Judge Dismisses One Alcatel-Lucent Claim Against Microsoft
After two weeks of almost incessant bad news for Microsoft comes a ray of hope, courtesy of US District Court in San Diego: Judge Rudi Brewster has dismissed a series of patent infringement claims against Microsoft regarding technology Bell Laboratories developed for converting text into speech, in a summary judgment this afternoon.
It is an extremely important decision, especially given the subject matter of the patent: AT&T (Lucent's former parent company) is currently embroiled with Microsoft in US Supreme Court over whether Microsoft had the right to distribute software that uses AT&T's speech synthesis software in foreign copies of Windows Vista.
While that's not a patent infringement case, today's summary judgment against Alcatel-Lucent -- the current holder of patents from AT&T's Bell Labs division, or so we thought -- might actually bolster AT&T's position on whether it has legitimate claim to those technologies.
In any event, no jury trial will take place later this month, as had been scheduled, to debate another Microsoft infringement case. Last week at about this time, another San Diego jury awarded Alcatel-Lucent $1.52 billion for having infringed upon its MP3 patents, in what is still considered the largest award in a patent infringement suit in US history. That particular case sounded a loud warning klaxon for companies granted MP3 patent licenses by Fraunhofer and Thomson, the list of which comprises most everyone who uses MP3 legitimately - or thought they did.

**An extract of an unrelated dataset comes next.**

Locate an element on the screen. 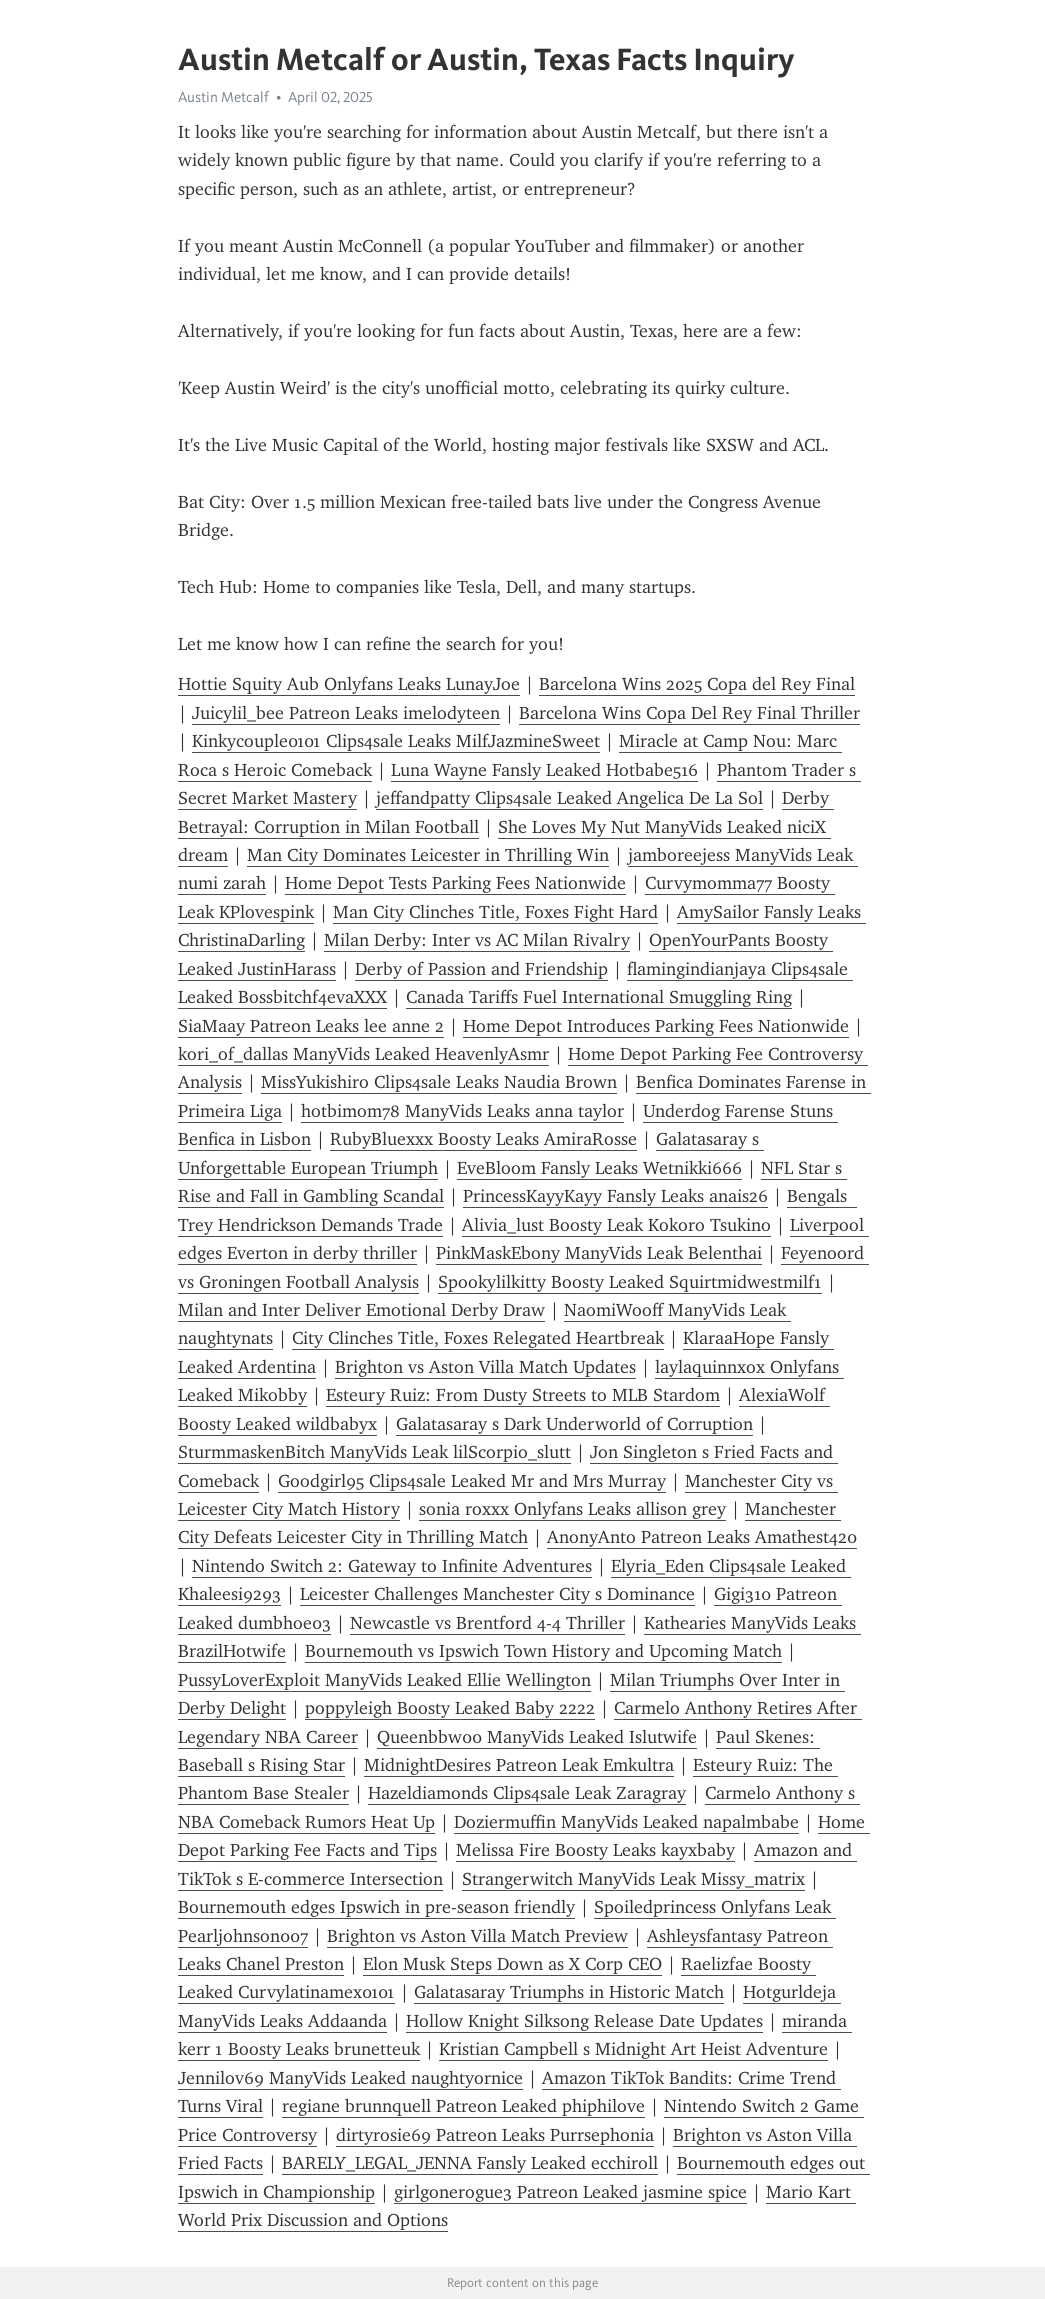 The height and width of the screenshot is (2299, 1045). EveBloom Fansly Leaks Wetnikki666 is located at coordinates (599, 1168).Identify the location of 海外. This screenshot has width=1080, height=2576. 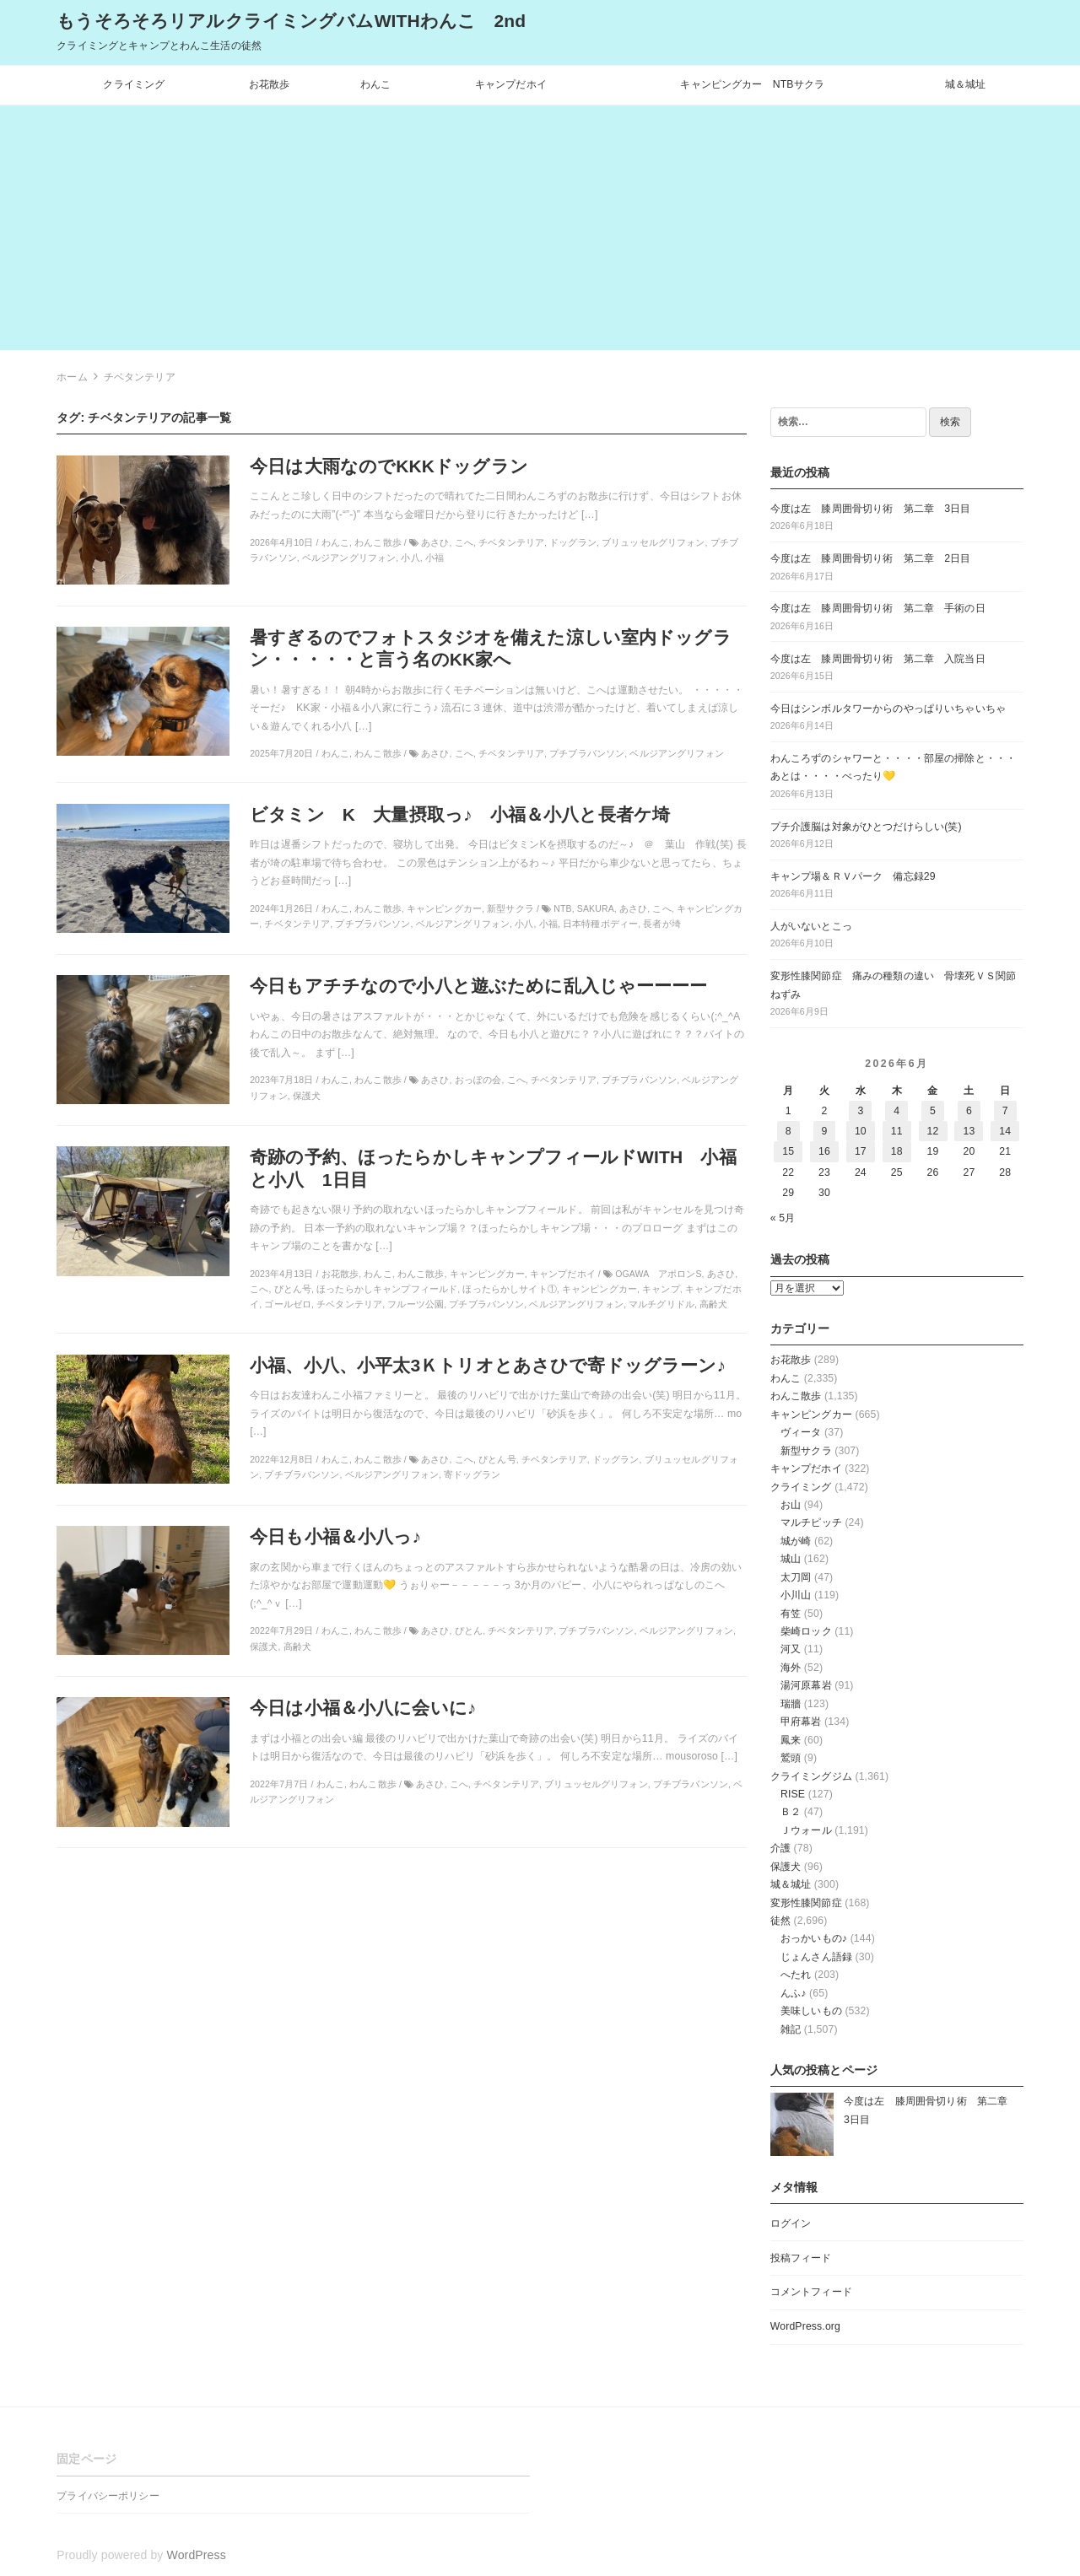
(790, 1667).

Speaking to reporters this afternoon, Microsoft's deputy general counsel, Tom Burt, lumped all of Alcatel-Lucent's patent claims together - including the MP3 patents - in predicting that eventually none of them may stand up to the test of legitimacy.
"Once there's judicial review of these complex patent cases, these Alcatel-Lucent claims ultimately won't stand up," Reuters quotes Burt as saying.
Neither company has yet had time to release an official statement, though Alcatel-Lucent's attorney did say her company plans to file an appeal.